Daí ser louvável a indignação da imprensa com a boquinha dos deputados e senadores excursionando pela Europa, à custa do setor de seguro, que teme a entrada livre de concorrentes estrangeiros, diminuindo prêmios, aumentando a qualidade de serviços e comprimindo-lhes as margens de lucro. Aceitar mordomias que podem produzir conflitos de interesse no futuro já é pecado, mas venial. Votar leis que protejam as empresas aqui instaladas da concorrência internacional seria pecado capital, por viabilizar a curra do consumidor nacional pelas seguradoras locais.
A evidência mais eloquente dessas relações incestuosas aparece no comportamento recente da indústria automobilística.
Aprovada a política automotiva, elevando a alíquota do Imposto de Importação de 30% para 70%, mas deixando a brecha de que as montadoras aqui instaladas poderiam importar à alíquota de 35%, o oligopólio local livrou-se da ameaça da concorrência estrangeira. Desde então, os preços dos automóveis nacionais não pararam de subir: quase 50% nos populares, contra algo perto de zero para os demais bens de consumo industrializados.
Os produtores mundiais excluídos desse regabofe que contraria acordos internacionais de comércio firmados pelo Brasil contra-atacaram, almejando nossa jugular. Na busca de um entendimento, em vez de reduzir de novo as alíquotas em geral, partimos para o jeitinho: criamos por um ano uma quota de importações correspondente a cerca de 10% do mercado interno à alíquota de 35% para os excluídos da lei atual, um cala-a-boca para ganhar tempo sem sofrer retaliações do resto do mundo.
Assim conseguimos passar um ano: as montadoras locais enchendo as burras e prometendo bilhões de investimentos no futuro, enquanto o resto do mundo pleiteava a volta da liberdade de comércio.
Vencido o prazo das quotas, o governo divulga a prorrogação delas, obedecendo ao velho provérbio gersoniano de que não se resolve hoje o que puder ser deixado para amanhã.
Pois não é que, mesmo assim, o cartel, por meio do presidente da Anfavea, revelando o temor da qualidade a preços baixos do importado, teve o desplante de chantagear o governo, ameaçando com o cancelamento dos seus investimentos programados se for prorrogado o prazo das escassas importações permitidas pelas quotas?
E para mostrar que poder de monopólio existe para ser exercido, divulgaram mais aumentos, de até 4% nos preços dos veículos, numa pungente sintonia de ação entre as montadoras.

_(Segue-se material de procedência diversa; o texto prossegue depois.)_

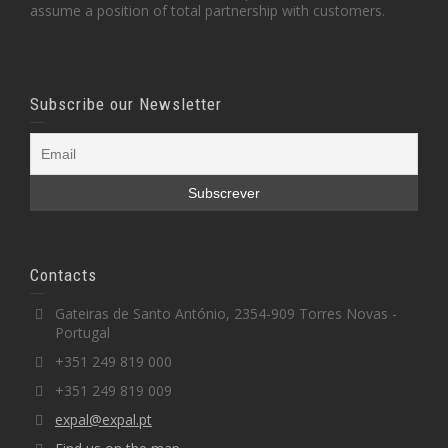
assume a position of total partnership with customers.
Subscribe our Newsletter
Contacts
Gateiras de Santo António, 2354-909 Torres Novas -
Portugal
+351 249 819 000
+351 249 819 009
expal@expal.pt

Em economias que levam a sério suas leis de defesa do consumidor, essa sintonia já seria o suficiente para que os respectivos presidentes vissem o sol nascer quadrado no dia seguinte aos aumentos.

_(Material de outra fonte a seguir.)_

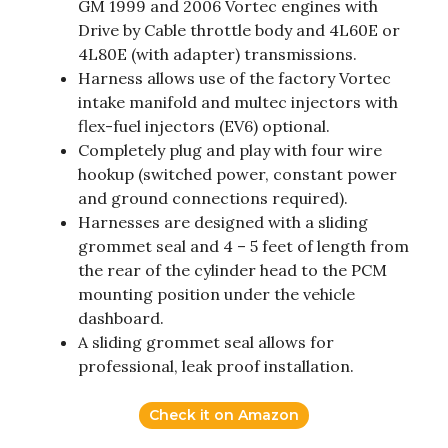
GM 1999 and 2006 Vortec engines with
Drive by Cable throttle body and 4L60E or
4L80E (with adapter) transmissions.
Harness allows use of the factory Vortec
intake manifold and multec injectors with
flex-fuel injectors (EV6) optional.
Completely plug and play with four wire
hookup (switched power, constant power
and ground connections required).
Harnesses are designed with a sliding
grommet seal and 4 – 5 feet of length from
the rear of the cylinder head to the PCM
mounting position under the vehicle
dashboard.
A sliding grommet seal allows for
professional, leak proof installation.
Check it on Amazon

O ato digno neste episódio todo é a ação corajosa de Sérgio Reze, presidente da Fenabrave, que representa os comerciantes de automóveis. Como no varejo a concorrência é um fato, os revendedores sabem qual será a reação do consumidor ao aumento e botaram a boca no trombone, denunciando a abuso de poder econômico implícito na última fornada de reajustes de preços da indústria.
De volta de seu giro poliglota pela Europa, onde se situará o presidente: do lado do cartel das montadoras, em nome do protecionismo responsável, ou na defesa dos consumidores e do seu sonho do carro próprio, em nome do bom senso e da modernidade?